Prof. Oya and his team are deeply passionate about nurturing the next generation of physicians.
“For the future of urological medicine, we need these young physicians to not only follow in our footsteps but to surpass us. That's why we emphasize equal opportunity and the importance of always challenging and learning from each other. And I often tell them not to face tough situations alone. Those moments when you're feeling down, or you think you’ve hit rock bottom—those are the moments you need to experience with your peers and rise above them together.”
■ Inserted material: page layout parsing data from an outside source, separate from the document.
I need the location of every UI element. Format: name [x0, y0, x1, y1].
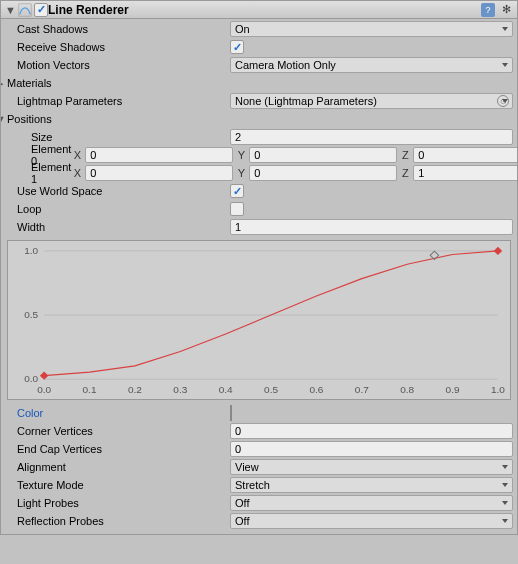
svg-text:0.3: 0.3: [173, 384, 187, 395]
positions-label: Positions: [7, 113, 52, 125]
materials-foldout-icon[interactable]: ▶: [0, 77, 5, 90]
reflection-probes-dropdown[interactable]: Off: [230, 513, 513, 529]
positions-foldout-icon[interactable]: ▼: [0, 113, 5, 125]
use-world-space-checkbox[interactable]: [230, 184, 244, 198]
svg-text:0.9: 0.9: [446, 384, 460, 395]
texture-mode-dropdown[interactable]: Stretch: [230, 477, 513, 493]
component-header: ▼ Line Renderer ? ✻: [1, 1, 517, 19]
alignment-dropdown[interactable]: View: [230, 459, 513, 475]
receive-shadows-label: Receive Shadows: [17, 41, 105, 53]
corner-vertices-input[interactable]: [230, 423, 513, 439]
svg-text:0.1: 0.1: [83, 384, 97, 395]
svg-text:0.7: 0.7: [355, 384, 369, 395]
element-0-x-input[interactable]: [85, 147, 233, 163]
svg-text:0.8: 0.8: [400, 384, 414, 395]
positions-size-label: Size: [31, 131, 52, 143]
gear-icon[interactable]: ✻: [499, 3, 513, 16]
svg-text:1.0: 1.0: [24, 245, 38, 256]
motion-vectors-label: Motion Vectors: [17, 59, 90, 71]
corner-vertices-label: Corner Vertices: [17, 425, 93, 437]
alignment-label: Alignment: [17, 461, 66, 473]
end-cap-vertices-label: End Cap Vertices: [17, 443, 102, 455]
svg-text:0.4: 0.4: [219, 384, 233, 395]
svg-text:0.6: 0.6: [309, 384, 323, 395]
materials-label: Materials: [7, 77, 52, 89]
object-picker-icon[interactable]: ⊙: [497, 95, 509, 107]
light-probes-dropdown[interactable]: Off: [230, 495, 513, 511]
cast-shadows-dropdown[interactable]: On: [230, 21, 513, 37]
color-label: Color: [17, 407, 43, 419]
y-label: Y: [235, 167, 247, 179]
loop-label: Loop: [17, 203, 41, 215]
element-0-z-input[interactable]: [413, 147, 518, 163]
element-1-z-input[interactable]: [413, 165, 518, 181]
color-gradient-field[interactable]: [230, 405, 232, 421]
cast-shadows-label: Cast Shadows: [17, 23, 88, 35]
svg-rect-18: [40, 371, 49, 379]
loop-checkbox[interactable]: [230, 202, 244, 216]
component-title: Line Renderer: [48, 3, 481, 17]
help-icon[interactable]: ?: [481, 3, 495, 17]
svg-text:0.0: 0.0: [37, 384, 51, 395]
lightmap-params-field[interactable]: None (Lightmap Parameters)⊙: [230, 93, 513, 109]
width-curve-editor[interactable]: 0.00.51.00.00.10.20.30.40.50.60.70.80.91…: [7, 240, 511, 400]
end-cap-vertices-input[interactable]: [230, 441, 513, 457]
x-label: X: [71, 149, 83, 161]
use-world-space-label: Use World Space: [17, 185, 102, 197]
svg-text:0.2: 0.2: [128, 384, 142, 395]
svg-text:0.5: 0.5: [24, 309, 38, 320]
width-label: Width: [17, 221, 45, 233]
positions-size-input[interactable]: [230, 129, 513, 145]
receive-shadows-checkbox[interactable]: [230, 40, 244, 54]
curve-chart: 0.00.51.00.00.10.20.30.40.50.60.70.80.91…: [8, 241, 510, 399]
light-probes-label: Light Probes: [17, 497, 79, 509]
element-1-label: Element 1: [31, 161, 71, 185]
y-label: Y: [235, 149, 247, 161]
element-1-x-input[interactable]: [85, 165, 233, 181]
svg-rect-20: [494, 247, 503, 255]
line-renderer-icon: [18, 3, 32, 17]
foldout-icon[interactable]: ▼: [5, 4, 16, 16]
width-input[interactable]: [230, 219, 513, 235]
component-body: Cast Shadows On Receive Shadows Motion V…: [1, 19, 517, 534]
component-enabled-checkbox[interactable]: [34, 3, 48, 17]
element-0-y-input[interactable]: [249, 147, 397, 163]
svg-rect-0: [19, 3, 31, 15]
texture-mode-label: Texture Mode: [17, 479, 84, 491]
reflection-probes-label: Reflection Probes: [17, 515, 104, 527]
svg-text:1.0: 1.0: [491, 384, 505, 395]
x-label: X: [71, 167, 83, 179]
svg-text:0.5: 0.5: [264, 384, 278, 395]
motion-vectors-dropdown[interactable]: Camera Motion Only: [230, 57, 513, 73]
z-label: Z: [399, 167, 411, 179]
lightmap-params-label: Lightmap Parameters: [17, 95, 122, 107]
element-1-y-input[interactable]: [249, 165, 397, 181]
svg-text:0.0: 0.0: [24, 373, 38, 384]
z-label: Z: [399, 149, 411, 161]
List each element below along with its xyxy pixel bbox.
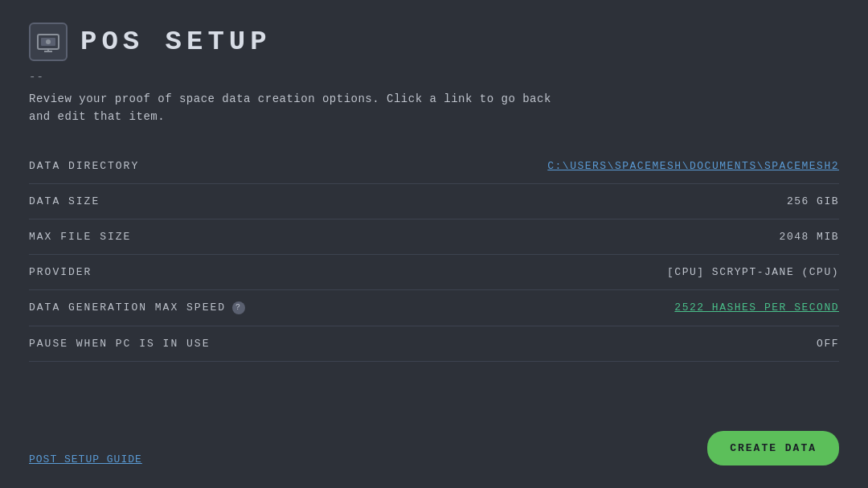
max-file-size-label: MAX FILE SIZE — [29, 231, 131, 243]
data-directory-label: DATA DIRECTORY — [29, 160, 139, 172]
footer: POST SETUP GUIDE CREATE DATA — [29, 415, 839, 465]
max-file-size-row: MAX FILE SIZE 2048 MIB — [29, 219, 839, 255]
data-generation-speed-value[interactable]: 2522 HASHES PER SECOND — [674, 301, 839, 314]
header: POS SETUP — [29, 23, 839, 61]
app-icon — [29, 23, 68, 61]
data-size-row: DATA SIZE 256 GIB — [29, 184, 839, 219]
provider-value: [CPU] SCRYPT-JANE (CPU) — [667, 266, 839, 278]
data-generation-speed-row: DATA GENERATION MAX SPEED ? 2522 HASHES … — [29, 290, 839, 326]
pause-when-pc-value: OFF — [817, 338, 839, 350]
data-rows: DATA DIRECTORY C:\USERS\SPACEMESH\DOCUME… — [29, 149, 839, 415]
description-text: Review your proof of space data creation… — [29, 90, 839, 126]
page-title: POS SETUP — [80, 27, 272, 57]
data-generation-speed-label: DATA GENERATION MAX SPEED ? — [29, 301, 245, 314]
data-size-value: 256 GIB — [787, 195, 839, 207]
data-directory-value[interactable]: C:\USERS\SPACEMESH\DOCUMENTS\SPACEMESH2 — [547, 160, 839, 172]
create-data-button[interactable]: CREATE DATA — [707, 431, 839, 465]
data-directory-row: DATA DIRECTORY C:\USERS\SPACEMESH\DOCUME… — [29, 149, 839, 184]
pause-when-pc-label: PAUSE WHEN PC IS IN USE — [29, 338, 210, 350]
post-setup-guide-link[interactable]: POST SETUP GUIDE — [29, 453, 142, 465]
max-file-size-value: 2048 MIB — [780, 231, 839, 243]
data-size-label: DATA SIZE — [29, 195, 100, 207]
pause-when-pc-row: PAUSE WHEN PC IS IN USE OFF — [29, 326, 839, 362]
help-icon[interactable]: ? — [232, 301, 245, 314]
provider-label: PROVIDER — [29, 266, 92, 278]
separator-text: -- — [29, 71, 839, 84]
main-container: POS SETUP -- Review your proof of space … — [0, 0, 868, 488]
svg-point-2 — [46, 39, 51, 44]
provider-row: PROVIDER [CPU] SCRYPT-JANE (CPU) — [29, 255, 839, 290]
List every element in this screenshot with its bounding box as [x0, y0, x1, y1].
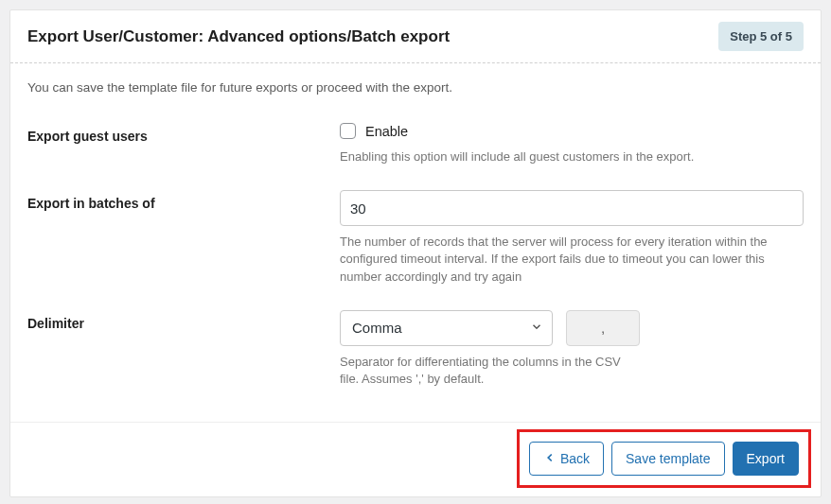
batch-size-input[interactable]	[340, 190, 804, 226]
row-delimiter: Delimiter Comma , Separator for differen…	[27, 310, 804, 388]
step-badge: Step 5 of 5	[718, 22, 804, 51]
guest-users-help: Enabling this option will include all gu…	[340, 148, 804, 165]
row-batch: Export in batches of The number of recor…	[27, 190, 804, 286]
card-footer: Back Save template Export	[10, 422, 821, 496]
delimiter-select[interactable]: Comma	[340, 310, 553, 346]
delimiter-help: Separator for differentiating the column…	[340, 354, 643, 388]
footer-buttons-highlight: Back Save template Export	[517, 429, 811, 488]
label-batch: Export in batches of	[27, 190, 340, 211]
batch-help: The number of records that the server wi…	[340, 234, 804, 286]
delimiter-char-display: ,	[566, 310, 640, 346]
delimiter-select-wrap: Comma	[340, 310, 553, 346]
field-guest-users: Enable Enabling this option will include…	[340, 123, 804, 165]
card-body: You can save the template file for futur…	[10, 63, 821, 422]
save-template-button[interactable]: Save template	[611, 442, 725, 476]
save-template-label: Save template	[626, 451, 711, 466]
back-button-label: Back	[560, 451, 590, 466]
row-guest-users: Export guest users Enable Enabling this …	[27, 123, 804, 165]
intro-text: You can save the template file for futur…	[27, 80, 804, 95]
page-title: Export User/Customer: Advanced options/B…	[27, 27, 450, 46]
field-batch: The number of records that the server wi…	[340, 190, 804, 286]
delimiter-controls: Comma ,	[340, 310, 804, 346]
card-header: Export User/Customer: Advanced options/B…	[10, 10, 821, 63]
guest-users-checkbox-label: Enable	[365, 124, 408, 139]
export-button[interactable]: Export	[733, 442, 799, 476]
label-delimiter: Delimiter	[27, 310, 340, 331]
guest-users-checkbox[interactable]	[340, 123, 356, 139]
chevron-left-icon	[543, 451, 557, 467]
export-button-label: Export	[747, 451, 785, 466]
export-card: Export User/Customer: Advanced options/B…	[9, 9, 822, 497]
label-guest-users: Export guest users	[27, 123, 340, 144]
field-delimiter: Comma , Separator for differentiating th…	[340, 310, 804, 388]
guest-users-checkbox-wrap[interactable]: Enable	[340, 123, 804, 139]
back-button[interactable]: Back	[529, 442, 604, 476]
“Good horses are common, but good riders are rare— this old Chinese proverb is a metaphorical way of saying that you can always find individuals with potential or talent, but finding someone who can effectively recognize, nurture, and utilize that potential is much rarer. Even with talent, without a guiding hand, one can’t become a great doctor. I'm proud to say that the environment at Keio offers the perfect foundations for becoming a doctor. I hope that the young people who choose the Keio University Department of Urology will find inspiring mentors here, flourish under their guidance, and embark on a rich and rewarding journey as medical professionals.”
Mototsugu Oya
Mototsugu Oya graduated from the Keio University School of Medicine in 1987 before pursuing further studies in urology at New York Medical College in 1995. In 1997, he continued his urological training at the University of Düsseldorf. Returning to Keio in 1998, he took up a position as an assistant in the Department of Urology at the university’s School of Medicine. In 2004, he was appointed as a Senior Scientific Research Specialist in the Research Promotion Bureau of the Ministry of Education, Culture, Sports, Science and Technology (a role he held concurrently until 2006). Since 2007, he has served as a professor in the Department of Urology and was appointed Vice Director of the Keio University Hospital in 2013. His accolades include the 12th Japanese Urological Association Award and the 6th Organon Research Grant in Urology , among numerous others. Prof. Oya is also set to preside as the congress chairman of the 61st Annual Meeting of the Japan Society of Clinical Oncology, held in October 2023.